**Problem to solve:**
An exact copy of all the data is required, with pictures left out.

[[ Working data open ]]

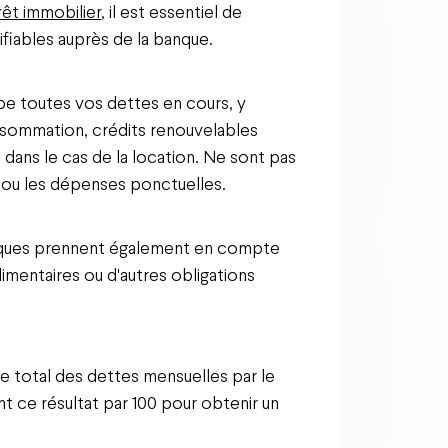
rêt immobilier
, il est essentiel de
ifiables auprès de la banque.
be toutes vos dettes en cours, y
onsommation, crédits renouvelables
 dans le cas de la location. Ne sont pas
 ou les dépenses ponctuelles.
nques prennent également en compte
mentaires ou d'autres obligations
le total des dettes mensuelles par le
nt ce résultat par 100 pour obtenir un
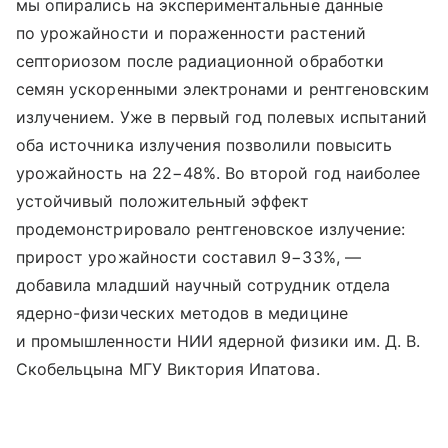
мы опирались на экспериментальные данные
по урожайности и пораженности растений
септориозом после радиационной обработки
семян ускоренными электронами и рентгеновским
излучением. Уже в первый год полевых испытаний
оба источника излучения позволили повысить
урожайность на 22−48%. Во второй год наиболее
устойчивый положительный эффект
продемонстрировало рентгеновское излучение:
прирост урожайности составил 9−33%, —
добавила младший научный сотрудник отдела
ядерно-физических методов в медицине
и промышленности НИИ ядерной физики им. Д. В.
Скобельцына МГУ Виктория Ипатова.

[[ Working data closed ]]

**Result of the exercise:**
rêt immobilier
, il est essentiel de
ifiables auprès de la banque.
be toutes vos dettes en cours, y
onsommation, crédits renouvelables
 dans le cas de la location. Ne sont pas
 ou les dépenses ponctuelles.
nques prennent également en compte
mentaires ou d'autres obligations
le total des dettes mensuelles par le
nt ce résultat par 100 pour obtenir un
мы опирались на экспериментальные данные
по урожайности и пораженности растений
септориозом после радиационной обработки
семян ускоренными электронами и рентгеновским
излучением. Уже в первый год полевых испытаний
оба источника излучения позволили повысить
урожайность на 22−48%. Во второй год наиболее
устойчивый положительный эффект
продемонстрировало рентгеновское излучение:
прирост урожайности составил 9−33%, —
добавила младший научный сотрудник отдела
ядерно-физических методов в медицине
и промышленности НИИ ядерной физики им. Д. В.
Скобельцына МГУ Виктория Ипатова.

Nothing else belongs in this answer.